By now, you may have heard all about the recent UN report on biodiversity, a massive international effort which concluded that one million species worldwide are threatened with extinction. This is alarming news; humanity depends on biodiversity in countless ways, from energy production to security from severe weather to the food that we eat. Consider the fishing industry: the UN estimates that 17% of the world relies on fish as a primary protein source and that one in ten people worldwide depend on fisheries for their livelihood. Given the importance of fisheries, it’s critical that the global fishing industry manages the world’s marine resources in a sustainable way, which requires preservation of the intricate food webs and ecological connections in our oceans.
Are there really always more fish in the sea?
Commercial fishing is extensively regulated to ensure that fish populations can sustain themselves into the future. But even with the best available data, management mistakes have been made—and these mistakes are often devastating. In the early 1990s, for example, the population of Atlantic cod off the coast of the northeastern United States and Canada fell to a mere 1% of its previous levels, devastating the regional fishing industry. More recently, a 2015 report indicated a decrease of 74% in important food fishes such as mackerel and tuna between 1970 and 2010.
Fisheries crashes are damaging for many reasons. First, there are negative ecological impacts of nearly eliminating a major component of the marine food chain. Fisheries crashes don’t just harm the species targeted by commercial fishing; they have ripple effects that can destabilize the entire marine ecosystem, making recovery a slow, tenuous process. Second, the loss of an important food source can have serious consequences for consumers that rely on fish as a protein source. And finally, fisheries crashes can spell economic disaster for the fishing industry, which is often heavily reliant on a small number of species.
While the challenge of making commercial fisheries sustainable is complex, there is one clear action that can be taken immediately: bring the diversity of the open ocean into the market!

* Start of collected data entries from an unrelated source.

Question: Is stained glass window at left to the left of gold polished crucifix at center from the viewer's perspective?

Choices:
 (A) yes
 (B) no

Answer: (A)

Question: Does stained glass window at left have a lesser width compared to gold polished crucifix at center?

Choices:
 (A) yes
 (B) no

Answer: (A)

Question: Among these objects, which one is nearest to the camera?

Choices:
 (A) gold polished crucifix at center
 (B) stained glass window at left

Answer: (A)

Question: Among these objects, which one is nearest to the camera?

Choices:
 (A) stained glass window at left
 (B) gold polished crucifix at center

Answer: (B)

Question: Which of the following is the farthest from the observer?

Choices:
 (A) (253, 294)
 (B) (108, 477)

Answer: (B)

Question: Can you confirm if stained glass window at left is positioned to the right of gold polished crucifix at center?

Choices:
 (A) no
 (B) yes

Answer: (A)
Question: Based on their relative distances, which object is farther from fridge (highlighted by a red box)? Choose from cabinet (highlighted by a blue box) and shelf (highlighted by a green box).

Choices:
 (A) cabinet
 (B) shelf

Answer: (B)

Currently, most commercial fisheries are highly selective for a small number of popular fish species, due in large part to consumer preferences. This “all eggs in one basket” approach leaves both the ecosystem and the fishing industry at risk. A better approach would be to distribute the fishing pressure among a more diverse selection of species, making food sources and fishing economies more resilient.
Science in the supermarket
This leaves us with a big question: how to convince consumers—you and me!—to buy, cook, and eat a much wider variety of fish? The selectivity of the commercial fishing industry, remember, is driven by consumer demand; if consumers show that they are willing to purchase a more diverse selection of fish, then an industry and market will more than likely follow.

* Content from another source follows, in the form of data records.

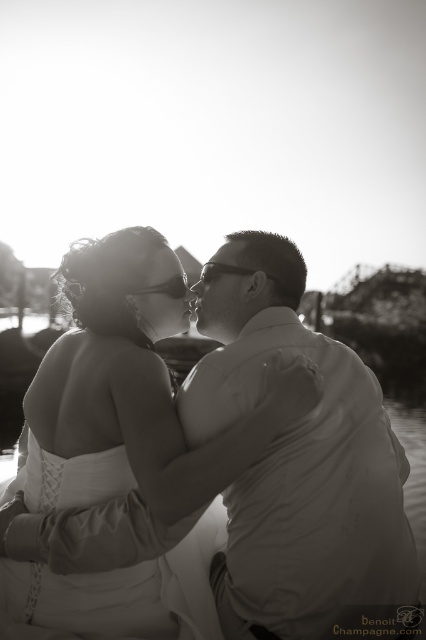 You are a photographer standing 5 meters away from the scene. You want to capture a closeup shot of both the white satin dress at center and the smooth skin forehead at center. Given their distance apart, will your camera frame both subjects in one shot if your camera has a 50mm lens? Explain your answer using the provided details.

The white satin dress at center and smooth skin forehead at center are 11.16 meters apart. Since you are 5 meters away from the scene, the 50mm lens has a field of view similar to human vision, which typically can see about 50 degrees. At 5 meters, the maximum distance covered by the lens would be approximately 6.7 meters. Since 11.16 meters exceeds this, the camera cannot frame both subjects in one shot.

You are an artist sketching this scene. You need to decide which object to focus on first based on their sizes. Which one should you start with, the white satin dress at center or the smooth skin forehead at center?

The white satin dress at center is larger in size than the smooth skin forehead at center, so you should start with the white satin dress at center as it occupies more space in the composition.

Based on the scene described, which object is positioned higher in the image, the smooth cotton shirt at right or the white satin dress at center?

The smooth cotton shirt at right is located above the white satin dress at center, so it is positioned higher in the image. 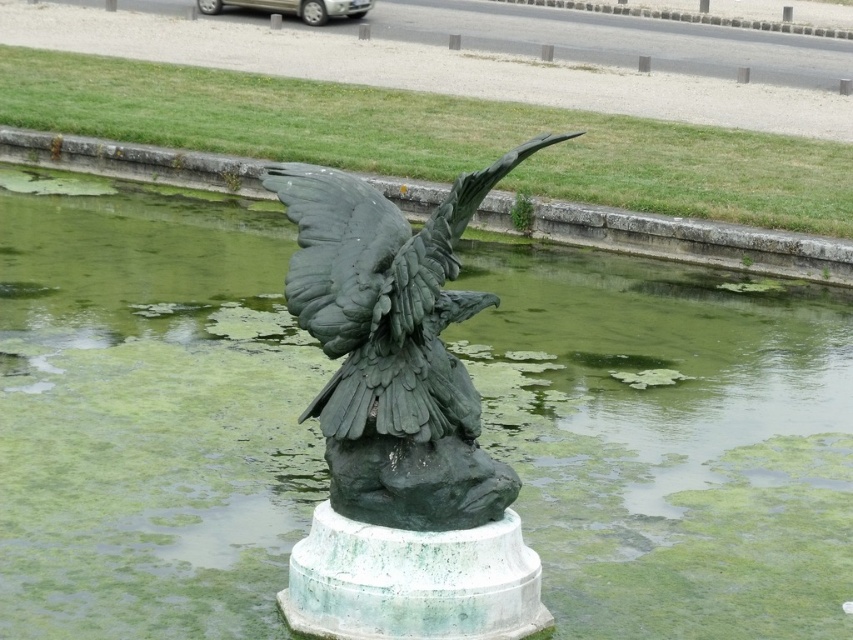 Question: Which point appears farthest from the camera in this image?

Choices:
 (A) (335, 262)
 (B) (654, 468)

Answer: (B)

Question: From the image, what is the correct spatial relationship of green algae water at center in relation to green patina eagle at center?

Choices:
 (A) right
 (B) left

Answer: (A)

Question: Is the position of green algae water at center less distant than that of green patina eagle at center?

Choices:
 (A) no
 (B) yes

Answer: (A)

Question: Does green algae water at center have a greater width compared to green patina eagle at center?

Choices:
 (A) no
 (B) yes

Answer: (A)

Question: Among these objects, which one is farthest from the camera?

Choices:
 (A) green algae water at center
 (B) green patina eagle at center

Answer: (A)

Recently, scientists at Eating with the Ecosystem got creative with some ecological research methods for tackling this issue. They started out by comparing the fish species present along the coast of New England, USA, with the species found in New England grocery stores. To do this they used the Shannon-Wiener Diversity Index, a common way of measuring biodiversity in an ecosystem. In this case, the ecosystem of interest was a selection of local grocery stores.
They found that only five of 52 fish species that are common in the waters off the New England coast could be found in local grocery stores with any regularity: these species were available at least 50% of the time that consumers visited a store to look for them. In contrast, 20 of the 52 species were nearly impossible to find in the market: these 20 fish were found on fewer than 5% of grocery trips! Unsurprisingly, market diversity was a bit higher closer to the coastline than it was farther inland, but the difference was small. The main conclusion was that fish markets offer a pretty disappointing selection of fish when compared with the natural diversity just off the coast.
Voting with your dollar (and dinner plate!)
Eating with the Ecosystem didn’t stop at describing the problem, though. They carried on with their research to try and find some solutions. For six months, they engaged 86 community scientists in a weekly research mission entitled Eat Like a Fish. Each week, volunteers were randomly assigned a set of fish species to track through the entire consumer process—shopping, purchasing, cooking, and eating. Eating with the Ecosystem compiled data on barriers that might be stopping consumers from seeking out—and creating market demand—for more unusual species.
They found that simple adjustments can make a big difference in consumers’ willingness to try a new fish species. For example, fish sellers could display recipes near more unusual products, grocery stores could offer brief cooking demonstrations, and fishmongers could put up information making it clear to consumers that they’re happy to engage in conversations about their products. Once consumers got over any initial hesitation, most of them were pleased with their purchase of a new species and reported that they’d happily buy it again.
Are you starting to feel the urge to visit your grocery store and check out their fish counter for a new-to-you species? Go for it! Eating with the Ecosystem’s main advice to you is to not be afraid. Ask your fishmonger for recipe advice, google the species name, and enjoy the experience of trying something new. If enough of us follow this advice, we can make a real difference in supporting more resilient ecosystems and fisheries—not to mention, we’ll eat some delicious seafood in the process.